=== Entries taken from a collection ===
━━━━━━━━━━━━━━━━

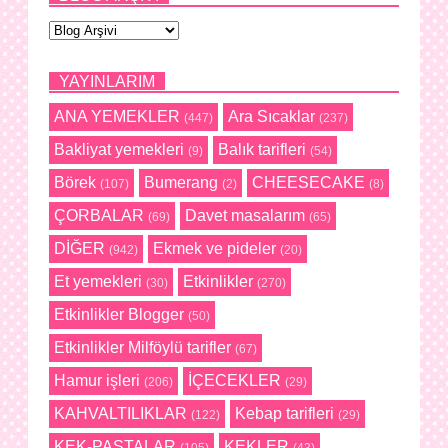
YAYINLARIM
ANA YEMEKLER
Ara Sıcaklar
(447)
(237)
Bakliyat yemekleri
Balık tarifleri
(9)
(54)
Börek
Bumerang
CHEESECAKE
(107)
(2)
(8)
ÇORBALAR
Davet masalarım
(69)
(65)
DİĞER
Ekmek ve pideler
(942)
(20)
Et yemekleri
Etkinlikler
(30)
(270)
Etkinlikler Blogger
(50)
Etkinlikler Milföylü tarifler
(67)
Hamur işleri
İÇECEKLER
(206)
(29)
KAHVALTILIKLAR
Kebap tarifleri
(122)
(29)
KEK-PASTALAR
KEKLER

━━━━━━━━━━━━━━━━

=== What is being asked ===
Extract the text of all the records above verbatim, excluding pictures.

=== Result ===
YAYINLARIM
ANA YEMEKLER
Ara Sıcaklar
(447)
(237)
Bakliyat yemekleri
Balık tarifleri
(9)
(54)
Börek
Bumerang
CHEESECAKE
(107)
(2)
(8)
ÇORBALAR
Davet masalarım
(69)
(65)
DİĞER
Ekmek ve pideler
(942)
(20)
Et yemekleri
Etkinlikler
(30)
(270)
Etkinlikler Blogger
(50)
Etkinlikler Milföylü tarifler
(67)
Hamur işleri
İÇECEKLER
(206)
(29)
KAHVALTILIKLAR
Kebap tarifleri
(122)
(29)
KEK-PASTALAR
KEKLER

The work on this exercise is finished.